I decided to check the last Christmas posting dates for the Royal Mail. First class cards should be in the post by December 22nd and second class by 18th December. I'm usually well ahead of that but I still like to know!
I've started to think about Christmas food. I've already made some jams and chutneys and may make some more if my knee replacement is happy with the thought. The next thing is Christmas puddings. Considering that this is a household of one I seem to make quite a lot: my current list is for seven one-pound puds and eight half-pound puds! This week I made my first batch using this recipe. This quantity will do two one-pound puds with a bit over.

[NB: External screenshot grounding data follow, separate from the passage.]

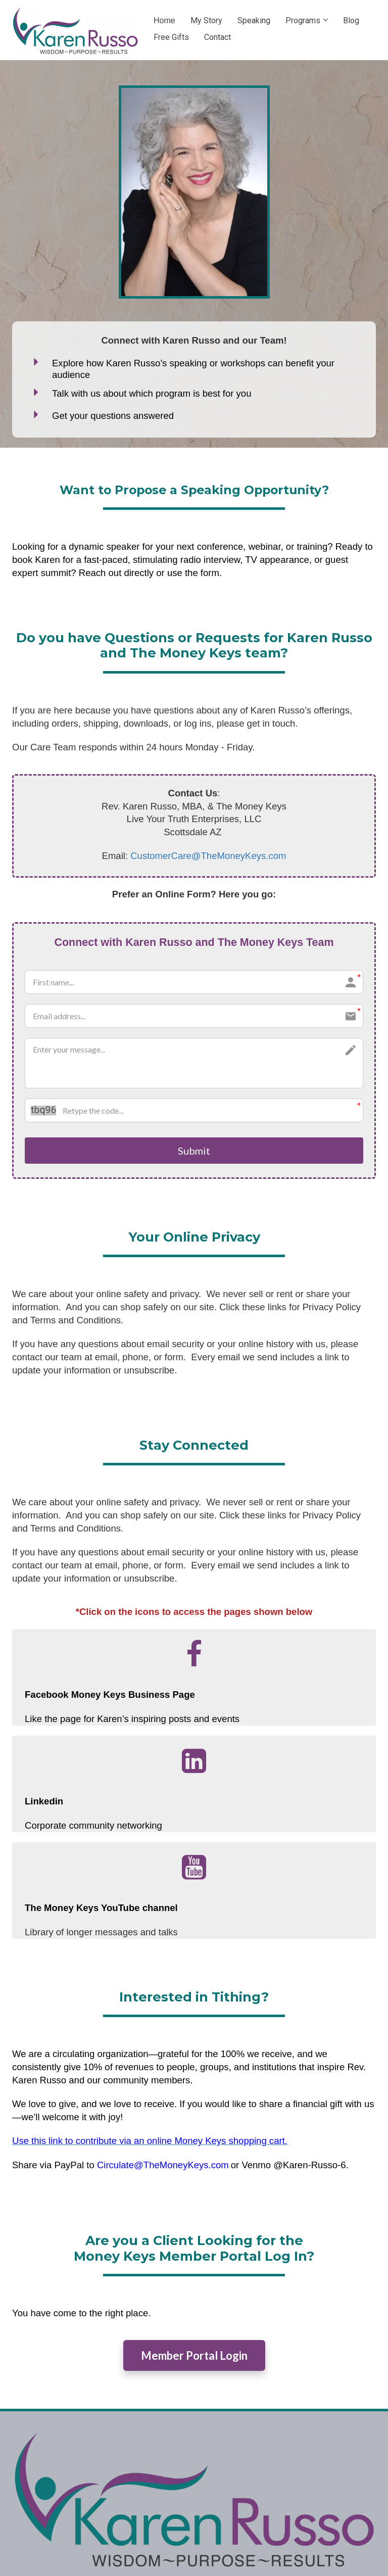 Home (164, 20)
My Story (206, 20)
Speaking (253, 20)
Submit (194, 1151)
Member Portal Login (194, 2357)
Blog (351, 20)
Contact (217, 37)
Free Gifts (171, 37)
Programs (302, 20) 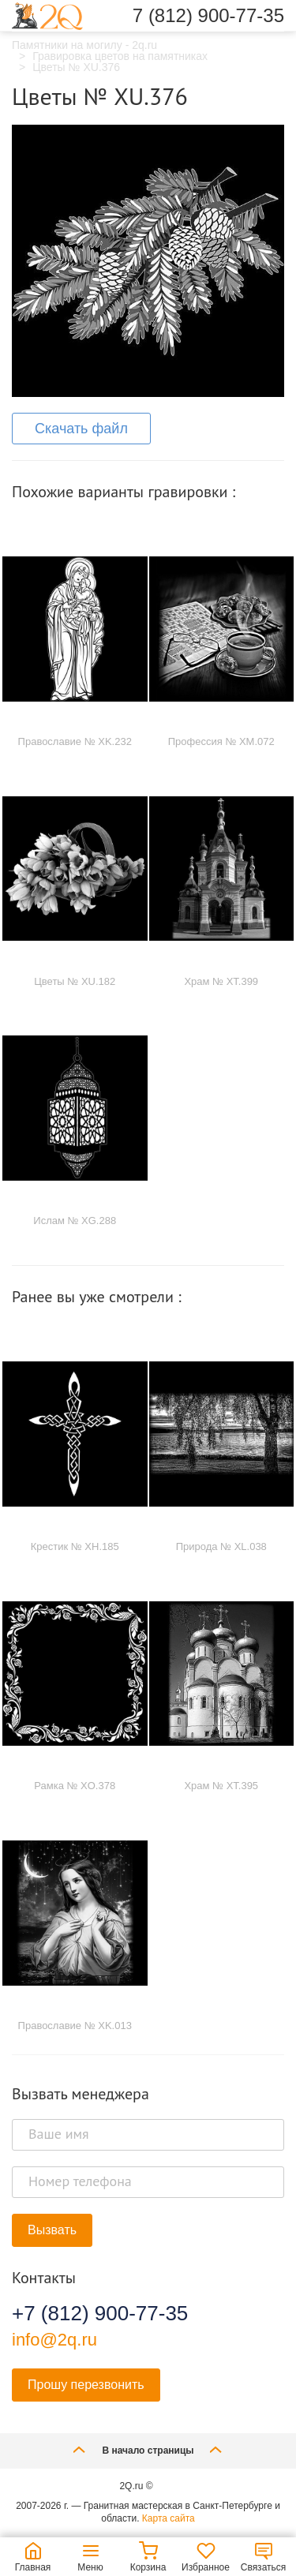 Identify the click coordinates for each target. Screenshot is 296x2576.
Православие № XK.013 (75, 2025)
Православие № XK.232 (75, 741)
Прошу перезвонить (86, 2384)
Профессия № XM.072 (221, 741)
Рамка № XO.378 (74, 1786)
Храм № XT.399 (221, 981)
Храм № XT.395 (221, 1786)
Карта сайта (168, 2518)
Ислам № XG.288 (74, 1220)
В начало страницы (147, 2449)
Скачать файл (81, 428)
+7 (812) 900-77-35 (100, 2313)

Very Berry Christmas Pudding
50g (2oz) each dried sour cherries, dried strawberries, dried cranberries and dried blueberries
50g (2oz) each ready-to-eat dried prunes, apricots and figs, roughly chopped
150ml liqueur, preferable fruity
Zest and juice of 1 lemon
Butter for greasing
75g (3oz) shredded suet
50g (2oz) self-raising flour
125g (4oz) fresh breadcrumbs
½tsp each mixed spice and ground ginger
1tsp ground cinnamon
Pinch each of salt and freshly
75g (3oz) soft dark brown sugar
2tbsp black treacle
1 Cox's apple, grated
2 medium eggs, beaten
50g (2oz) pecans, chopped (optional)
1 Put the dried fruit, liqueur, lemon zest and juice into a non-metallic mixing bowl. Cover and leave to soak overnight. Lightly butter a 1 litre (1¾ pint) pudding basin and put in a cool place. I use reusable plastic bowls with lids.

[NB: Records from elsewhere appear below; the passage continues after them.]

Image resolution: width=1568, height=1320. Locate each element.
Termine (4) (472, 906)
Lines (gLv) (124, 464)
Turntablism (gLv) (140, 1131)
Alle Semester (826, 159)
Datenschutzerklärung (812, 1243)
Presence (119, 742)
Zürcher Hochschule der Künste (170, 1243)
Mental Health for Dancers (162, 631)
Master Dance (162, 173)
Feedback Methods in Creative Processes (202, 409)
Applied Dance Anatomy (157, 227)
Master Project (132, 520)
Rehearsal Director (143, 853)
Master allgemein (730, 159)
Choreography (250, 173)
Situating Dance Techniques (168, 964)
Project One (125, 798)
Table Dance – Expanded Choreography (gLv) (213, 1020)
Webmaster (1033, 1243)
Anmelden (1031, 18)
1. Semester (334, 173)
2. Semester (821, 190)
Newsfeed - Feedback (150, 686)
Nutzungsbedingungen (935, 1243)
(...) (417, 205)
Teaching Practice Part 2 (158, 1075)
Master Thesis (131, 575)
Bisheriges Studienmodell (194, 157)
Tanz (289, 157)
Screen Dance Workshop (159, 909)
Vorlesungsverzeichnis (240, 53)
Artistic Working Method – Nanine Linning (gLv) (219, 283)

2 The next day, put the soaked fruit into a large mixing bowl and add the remaining ingredients. Mix together until well combined. Spoon the mixture into the prepared pudding basin, pushing it down firmly, and level the surface.
3 To cook, put the pudding in a slow cooker with water halfway up the basin. Cook for an hour on high then reduce to low for about ten hours. Store in a cool, dark place for up to three months.
4 On Christmas Day put it in a slow cooker for about four hours. You could microwave but using a slow cooker means a better flavour and less work just before serving and you could even cook it in the garage or other out-of-the-way spot meaning there’s one less thing in the kitchen. I cook mine in my utility room.
And I've been making presents. Actually I've been making a few throughout the year but this week I made lavender bags. I used a cheap pack of five inch squares which were so badly cut that I wouldn't consider them for a larger project but they were fine for this.